JACKSONVILLE, Fla. – With a second request for a sentencing delay denied, embattled former U.S. Rep. Corrine Brown is hurtling toward learning her fate after she was convicted of using a fake charity to steal from needy children and donors.
Judge Timothy Corrigan ordered Friday morning for Brown's sentencing on multiple counts of fraud and other charges to take place as scheduled Nov. 16.
A source told the I-TEAM that a court officer is expected to recommend Brown, 70, be ordered to serve seven to nine years in federal prison for taking money raised for the One Door for Education Foundation and lying on her taxes and congressional financial disclosure forms.
The I-TEAM dug through national data to figure out where Brown could be headed if she is sentenced to prison time.
At 70 years of age, female and convicted of financial crimes, Brown would be in the smallest minority of prisoners with limited options for a minimum-security prison.
Convicted felons can ask the judge to consider sending them to the prison of their choice.
Since Brown is not a violent offender, that request would likely be a minimum-security prison camp where there are no fences and prisoners live in a dorm-like setting with few guards, who largely don't carry guns and don't do nightly lock-ups.
Brown would spend her days on work or educational programs.
The I-TEAM found there are only two such camps devoted to taking solely low-risk female offenders in the U.S. One is in Bryan, Texas, and the other in Alderson, West Virginia.
Alderson is where Martha Stewart served her prison time and would be the closest location to Brown's daughter, Shantrel Brown, who lives near Washington, D.C.
The I-TEAM found two medium-security prisons in Florida with adjacent minimum-security satellite camps, similar to the facilities in Bryan and Alderson. One is in Sumterville, and the other is in Marianna.

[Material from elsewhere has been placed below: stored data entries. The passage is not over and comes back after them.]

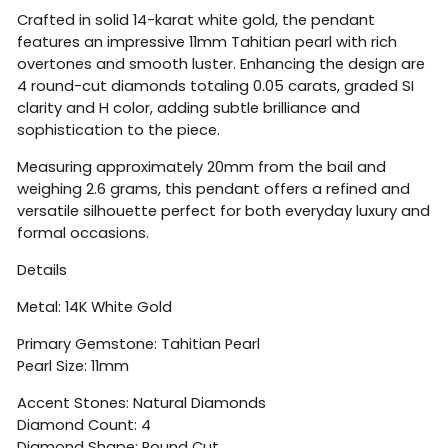
Crafted in solid 14-karat white gold, the pendant
features an impressive 11mm Tahitian pearl with rich
overtones and smooth luster. Enhancing the design are
4 round-cut diamonds totaling 0.05 carats, graded SI
clarity and H color, adding subtle brilliance and
sophistication to the piece.
Measuring approximately 20mm from the bail and
weighing 2.6 grams, this pendant offers a refined and
versatile silhouette perfect for both everyday luxury and
formal occasions.
Details
Metal: 14K White Gold
Primary Gemstone: Tahitian Pearl
Pearl Size: 11mm
Accent Stones: Natural Diamonds
Diamond Count: 4
Diamond Shape: Round Cut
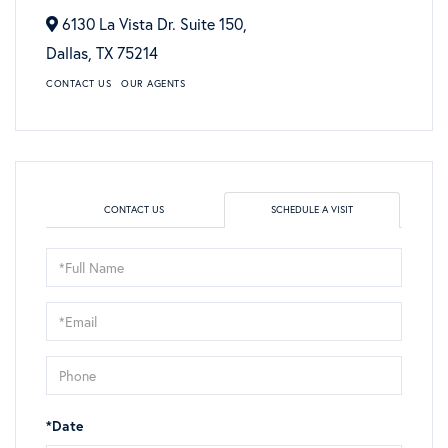
6130 La Vista Dr. Suite 150,
Dallas,
TX
75214
CONTACT US
OUR AGENTS
CONTACT US
SCHEDULE A VISIT
Schedule
a
Visit
*Date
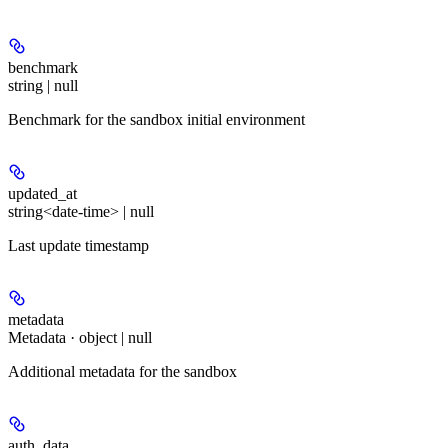
benchmark
string | null
Benchmark for the sandbox initial environment
updated_at
string<date-time> | null
Last update timestamp
metadata
Metadata · object | null
Additional metadata for the sandbox
auth_data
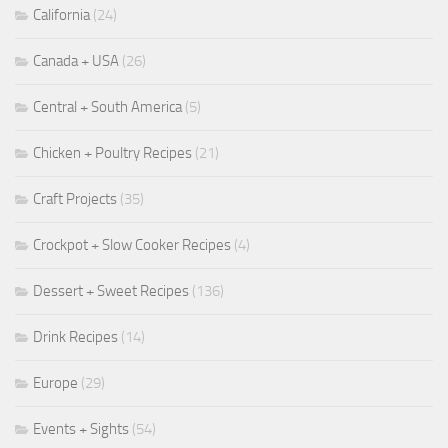
California
(24)
Canada + USA
(26)
Central + South America
(5)
Chicken + Poultry Recipes
(21)
Craft Projects
(35)
Crockpot + Slow Cooker Recipes
(4)
Dessert + Sweet Recipes
(136)
Drink Recipes
(14)
Europe
(29)
Events + Sights
(54)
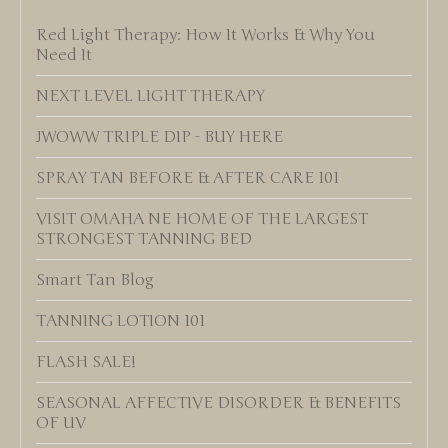
Red Light Therapy: How It Works & Why You
Need It
NEXT LEVEL LIGHT THERAPY
JWOWW TRIPLE DIP - BUY HERE
SPRAY TAN BEFORE & AFTER CARE 101
VISIT OMAHA NE HOME OF THE LARGEST
STRONGEST TANNING BED
Smart Tan Blog
TANNING LOTION 101
FLASH SALE!
SEASONAL AFFECTIVE DISORDER & BENEFITS
OF UV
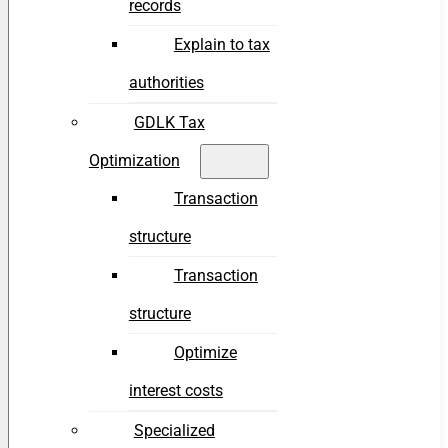
records
Explain to tax
authorities
GDLK Tax
Optimization
Transaction
structure
Transaction
structure
Optimize
interest costs
Specialized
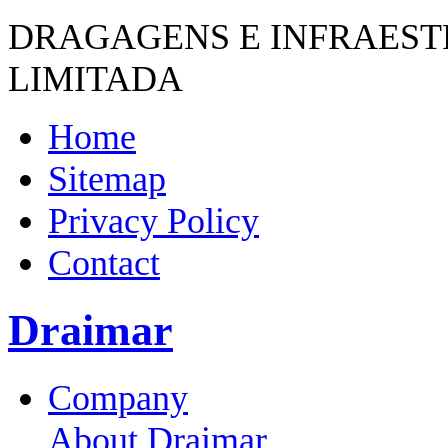
DRAGAGENS E INFRAES
LIMITADA
Home
Sitemap
Privacy Policy
Contact
Draimar
Company
About Draimar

Those locations might be appealing to keep Brown close to Jacksonville, where her mother and friends would be nearby, but she would also find herself dangerously close to violent people.

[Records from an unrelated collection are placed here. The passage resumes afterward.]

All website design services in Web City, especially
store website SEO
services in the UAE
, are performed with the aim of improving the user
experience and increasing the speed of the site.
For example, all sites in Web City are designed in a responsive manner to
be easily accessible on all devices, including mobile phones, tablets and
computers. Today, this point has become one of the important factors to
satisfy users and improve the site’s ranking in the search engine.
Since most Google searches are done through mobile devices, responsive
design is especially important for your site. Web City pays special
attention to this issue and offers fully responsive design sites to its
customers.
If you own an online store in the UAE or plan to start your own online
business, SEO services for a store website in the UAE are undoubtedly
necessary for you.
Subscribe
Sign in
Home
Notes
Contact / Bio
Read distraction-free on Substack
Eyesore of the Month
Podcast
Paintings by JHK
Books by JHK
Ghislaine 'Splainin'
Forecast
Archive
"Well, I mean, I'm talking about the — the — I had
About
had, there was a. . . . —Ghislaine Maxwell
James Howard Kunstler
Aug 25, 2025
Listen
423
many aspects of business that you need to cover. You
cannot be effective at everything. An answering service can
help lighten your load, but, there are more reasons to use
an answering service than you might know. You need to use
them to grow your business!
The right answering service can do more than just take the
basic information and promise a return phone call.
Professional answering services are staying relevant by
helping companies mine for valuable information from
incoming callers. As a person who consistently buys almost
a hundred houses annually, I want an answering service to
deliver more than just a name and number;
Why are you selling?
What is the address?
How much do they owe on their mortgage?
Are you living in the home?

She could also ask to go to a low-security prison in Tallahassee.
According to the Federal Bureau of Prisons, low-security facilities are double-fenced, but do allow prisoners to live in dormitory rooms and also have work programs during the day. There are more guards at those facilities than at the minimum-security camp.
It's unclear whether prosecutors will push for a more restrictive prison, as they have been adamant that they want Brown in prison to "pay for her greed."

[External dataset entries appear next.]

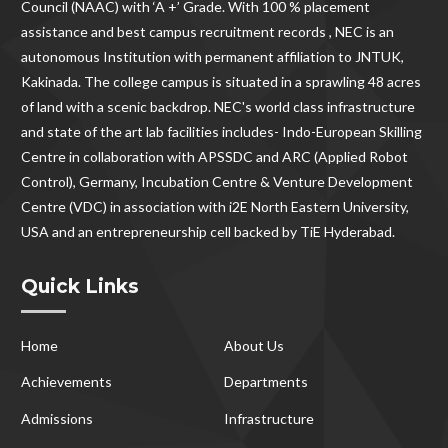
Council (NAAC) with ‘A +’ Grade. With
100 % placement
assistance and best campus recruitment records , NEC
is an
autonomous Institution with permanent affiliation to JNTUK,
Kakinada. The college campus is situated in a sprawling 48 acres
of land with a scenic backdrop. NEC's world class infrastructure
and state of the art lab facilities includes- Indo-European Skilling
Centre in collaboration with APSSDC and ARC (Applied Robot
Control), Germany, Incubation Centre & Venture Development
Centre (VDC) in association with i2E North Eastern University,
USA and an entrepreneurship cell backed by TiE Hyderabad.
Quick Links
Home
About Us
Achievements
Departments
Admissions
Infrastructure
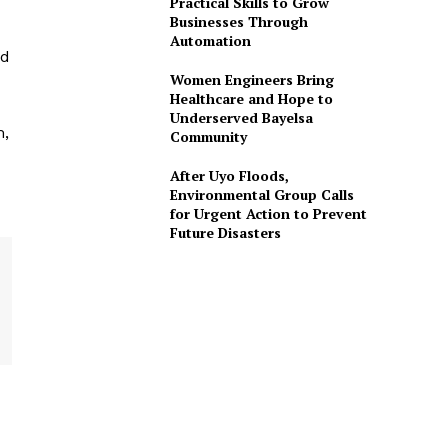
Practical Skills to Grow
Businesses Through
Automation
ed
Women Engineers Bring
Healthcare and Hope to
Underserved Bayelsa
m,
Community
After Uyo Floods,
Environmental Group Calls
for Urgent Action to Prevent
Future Disasters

Brown herself is still holding out hope for leniency and a sentence of probation.
If she is sentenced to prison, she likely won't be whisked away at sentencing. She would instead be given a day to report to a specific place, likely within the next month.
Another possible scenario at sentencing is that Brown's attorney could ask for bond pending appeal, as Brown continues to fight to overturn her conviction.
Legal experts told the I-TEAM that could delay her prison sentence another six to 12 months.
In a motion filed Wednesday, Brown's attorney said she is being evaluated for certain medical, mental and emotional conditions that could have an impact on her sentencing.
In response, prosecutors said the medical, mental and emotional issues were never mentioned to the probation officer who completed a presentencing report last month. They called the motion "bare-bones,” saying it lacked specific reasons for the delay request.
Corrigan said he reviewed Brown's medical records provided by her attorney, but that nothing in them gave a reason for the court to postpone the sentencing.
He wrote that Brown's motion raised issues that she contended warrant a delay, but that "they are all matters that can be readily addressed at the sentencing hearing."
Corrigan did extend deadlines for any more sentencing motions, giving both sides until 5 p.m. Nov. 10 to file anything new.